* Problem *
Would you repeat the listing below verbatim and drop the images?
+++++
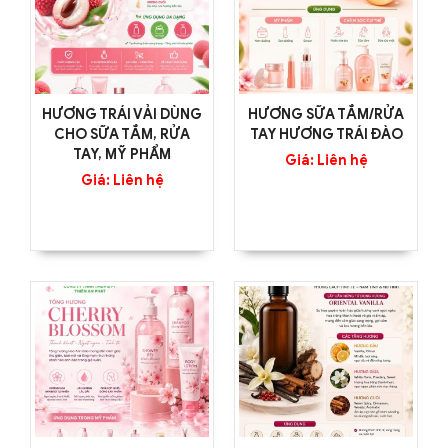
HƯƠNG TRÁI VẢI DÙNG
HƯƠNG SỮA TẮM/RỬA
CHO SỮA TẮM, RỬA
TAY HƯƠNG TRÁI ĐÀO
TAY, MỸ PHẨM
Giá: Liên hệ
Giá: Liên hệ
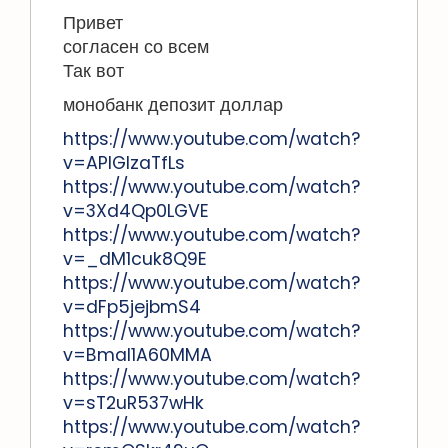
Привет
согласен со всем
Так вот
монобанк депозит доллар
https://www.youtube.com/watch?
v=APIGlzaTfLs
https://www.youtube.com/watch?
v=3Xd4Qp0LGVE
https://www.youtube.com/watch?
v=_dM1cuk8Q9E
https://www.youtube.com/watch?
v=dFp5jejbmS4
https://www.youtube.com/watch?
v=Bmal1A60MMA
https://www.youtube.com/watch?
v=sT2uR537wHk
https://www.youtube.com/watch?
+++++
* Solution to the problem *
HƯƠNG TRÁI VẢI DÙNG
HƯƠNG SỮA TẮM/RỬA
CHO SỮA TẮM, RỬA
TAY HƯƠNG TRÁI ĐÀO
TAY, MỸ PHẨM
Giá: Liên hệ
Giá: Liên hệ
Привет
согласен со всем
Так вот
монобанк депозит доллар
https://www.youtube.com/watch?
v=APIGlzaTfLs
https://www.youtube.com/watch?
v=3Xd4Qp0LGVE
https://www.youtube.com/watch?
v=_dM1cuk8Q9E
https://www.youtube.com/watch?
v=dFp5jejbmS4
https://www.youtube.com/watch?
v=Bmal1A60MMA
https://www.youtube.com/watch?
v=sT2uR537wHk
https://www.youtube.com/watch?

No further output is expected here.